Nelson Pizarro

Personal information
- Full name: Nelson Pizarro
- Date of birth: July 8, 1985 (age 40)
- Place of birth: Pembroke Pines, Florida, United States
- Height: 5 ft 9 in (1.75 m)
- Position: Midfielder

College career
- Years: Team / Apps / (Gls)
- 2004–2007: Lincoln Memorial Railsplitters

Senior career*
- Years: Team / Apps / (Gls)
- 2007: Ventura County Fusion / 13 / (2)
- 2008–2011: Kansas City Wizards / 16 / (0)
- 2011: Miami FC / 8 / (0)
- 2011: San Diego Flash
- 2013: Los Angeles Blues / 26 / (5)
- 2016: North County Battalion / 9 / (6)
- 2017: Southern California Seahorses / 5 / (5)

= Nelson Pizarro =

American soccer player (born 1985)

Nelson Pizarro (born July 8, 1985) is an American soccer player who is currently a coach for San Diego Surf SC.

==Career==

===College and amateur===

Pizarro played college soccer for Lincoln Memorial University. Growing up Nelson never played 11 aside soccer instead learning the game at his family's indoor and 5 aside facility in Miami Florida. He played with adults at a very young age and became a technically gifted player.

He regularly scored goals in big matches and could be utilized by the coaching staff in many positions including central defence and as a wide midfielder or full back. However, his most effective position is an attacking midfielder due to his technical ability, scoring from outside the box and effective runs into the box.
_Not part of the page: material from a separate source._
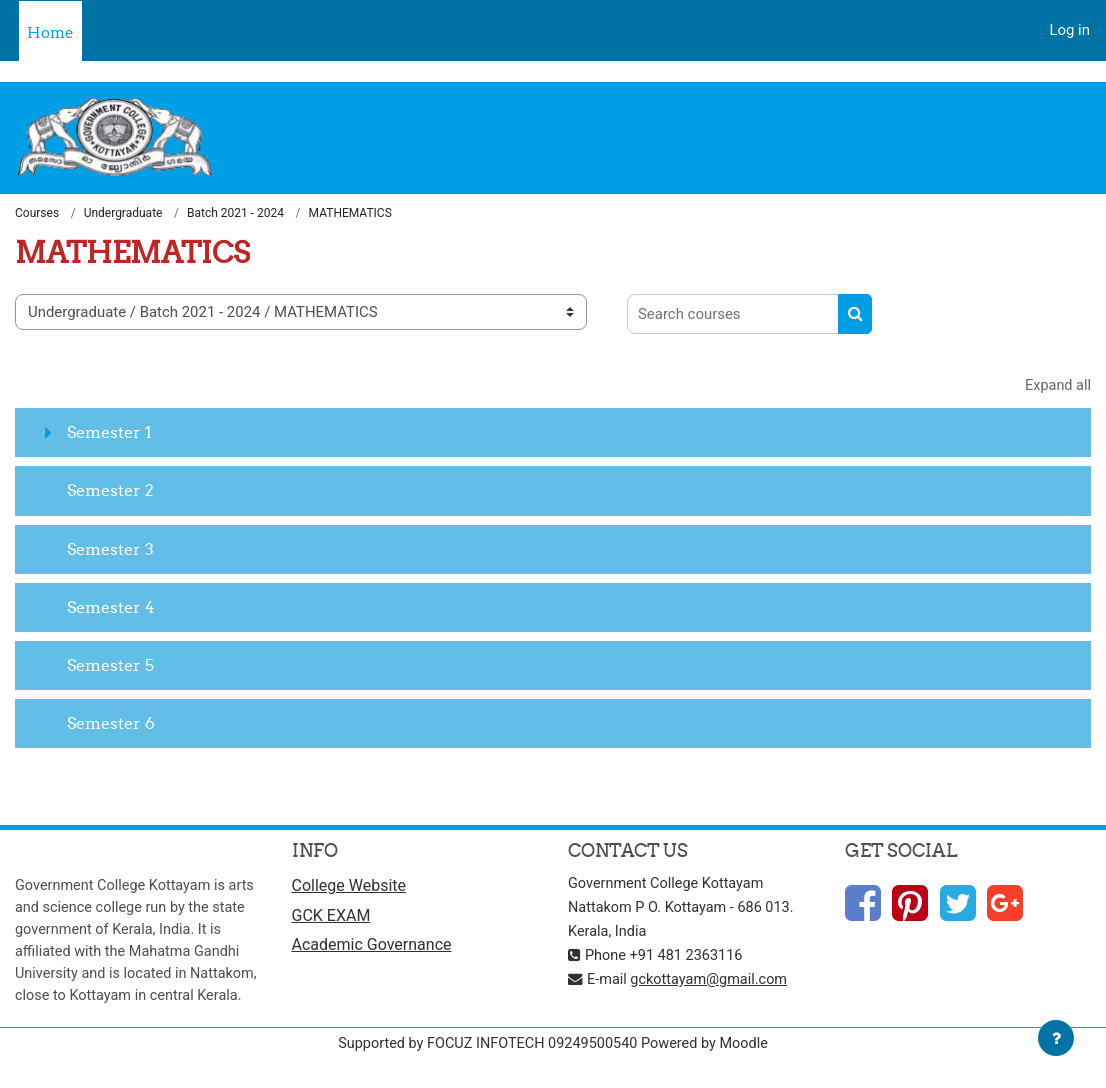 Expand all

As a sophomore at Lincoln he won several awards including a Gulf South Conference Championship. In his upperclassman career he won awards including All-American honors as he captained the team to the South Atlantic Conference championship, two regional championships, a final four berth in 2006 and in his last game at the university the National Championship final against Franklin Pierce University in 2007.

During his college years, Pizarro also played in the USL Premier Development League for Ventura County Fusion,

Pizarro made history as the first soccer player at Lincoln Memorial University to be inducted into the LMU Athletics Hall of Fame in 2014 for the Class of 2007. A decorated All-American during his collegiate career, Pizarro was a leader in the program’s rise to national prominence — helping the team capture multiple conference championships, reach the NCAA Division II Final Four twice, and compete in the national championship final.

===Professional===
Pizarro was signed to a developmental contract by Kansas City Wizards on April 30, 2008, after impressing head coach Curt Onalfo and GM Peter Vermes during a two-day open tryout . He made his full professional debut for the Wizards on 8 July 2008, in a US Open Cup quarterfinal game against the Seattle Sounders.
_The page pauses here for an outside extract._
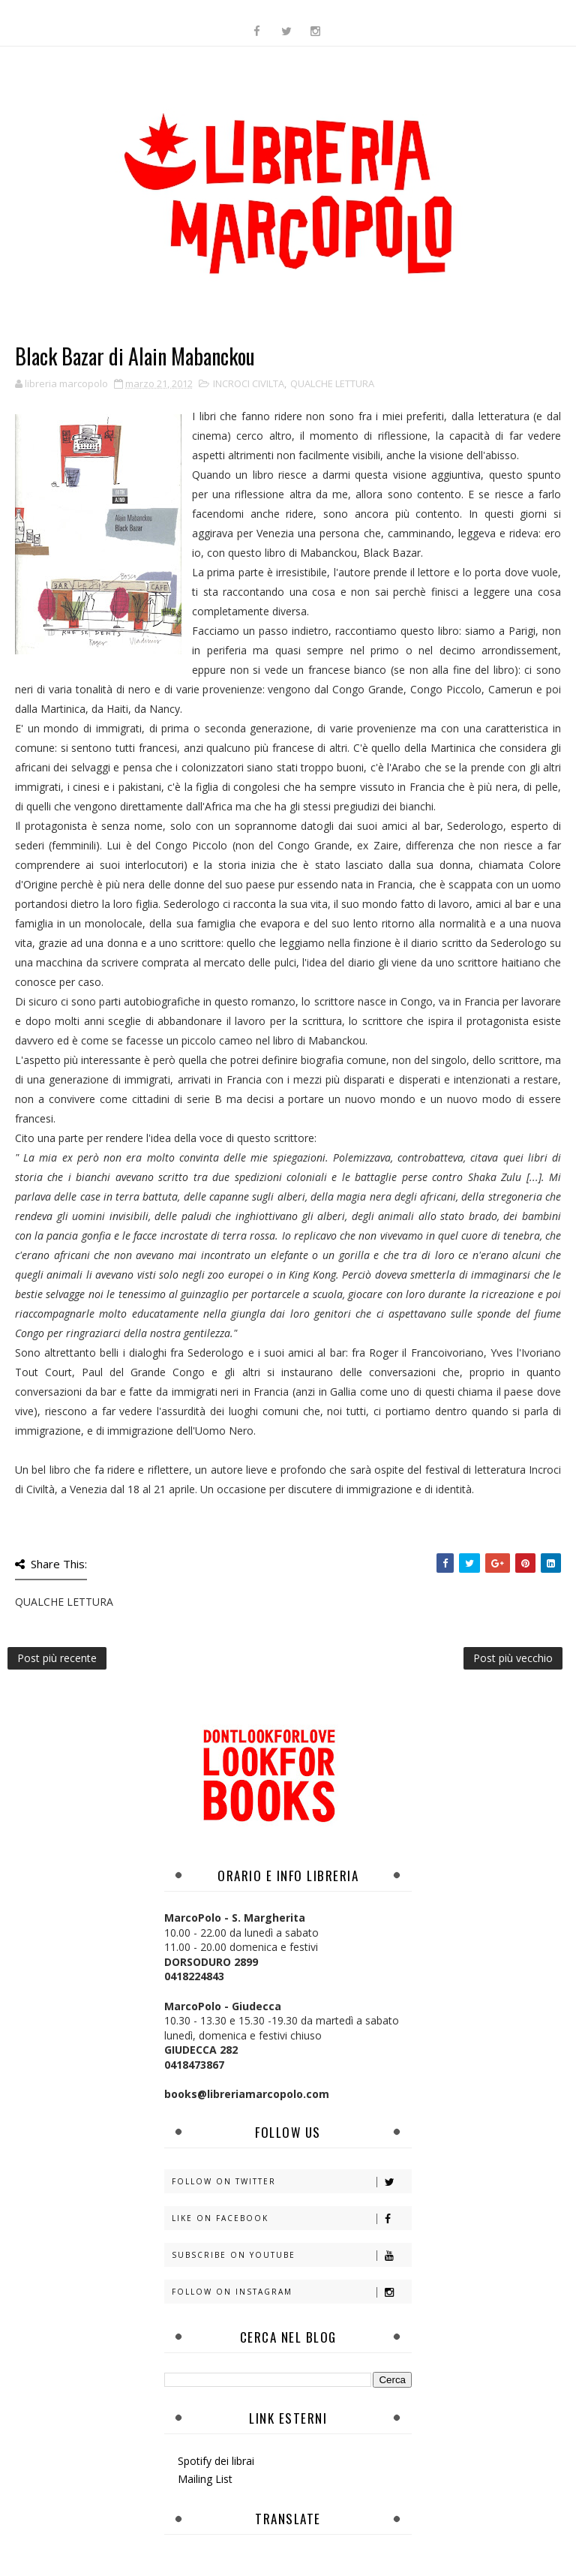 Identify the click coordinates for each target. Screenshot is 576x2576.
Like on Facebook (291, 2218)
After his collegiate career, Pizarro played professionally for clubs in Serbia and Montenegro, the San Diego Flash, and the LA Blues of the USL First Division, joining the latter at the invitation of then–General Manager Warren Barton.

===Post-Retirement===
After hanging up his professional cleats, Pizarro followed his lifelong passion for entrepreneurship.
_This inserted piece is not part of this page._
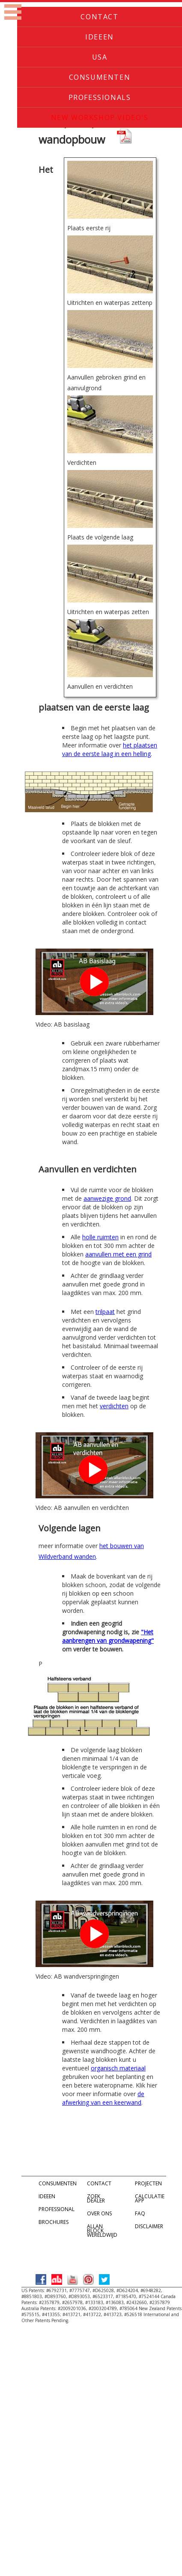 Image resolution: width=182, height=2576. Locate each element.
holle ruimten (100, 1237)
He now coaches at San Diego Surf, an American youth soccer club.

Off the field, Nelson and his in-laws built the Castelli & Pizarro Family Winery (est. 2009), featuring a cozy tasting room in San Diego and a scenic vineyard in Ramona.

In 2022, Nelson founded Banking For Legacy — a financial education company where he teaches families and business owners how to self-finance, grow wealth, and take control of their money through the Infinite Banking Concept.